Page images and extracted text
=== Begin Enclosure ===
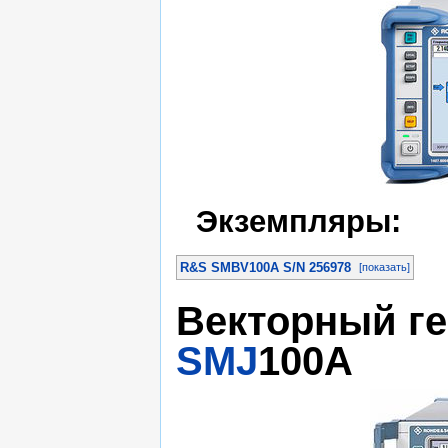
Экземпляры:
R&S SMBV100A S/N 256978
[показать]
Векторный ге
SMJ
100A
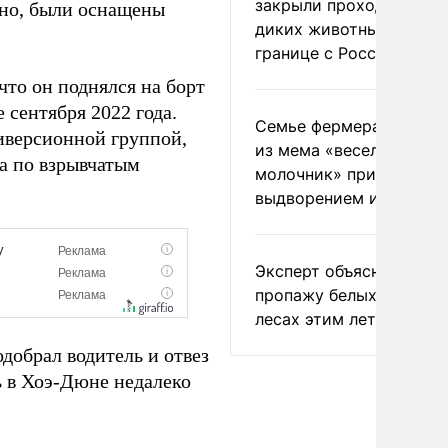
закрыли проходы для
ьно, были оснащены
диких животных на
границе с Россией
что он поднялся на борт
 сентября 2022 года.
Семье фермера Уолкер
иверсионной группой,
из мема «веселый
та по взрывчатым
молочник» пригрозили
выдворением из Росси
Эксперт объяснил
пропажу белых грибов 
лесах этим летом
одобрал водитель и отвез
ь в Хоэ-Дюне недалеко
=== End Enclosure ===
:: Assignment ::
Locate "Семье фермера Уолкер" in the data above. Then repeat, exactly, its line and each line after it through the last, adding nothing.

:: Response to the exercise ::
Семье фермера Уолкер
иверсионной группой,
из мема «веселый
та по взрывчатым
молочник» пригрозили
выдворением из Росси
Эксперт объяснил
пропажу белых грибов 
лесах этим летом
одобрал водитель и отвез
ь в Хоэ-Дюне недалеко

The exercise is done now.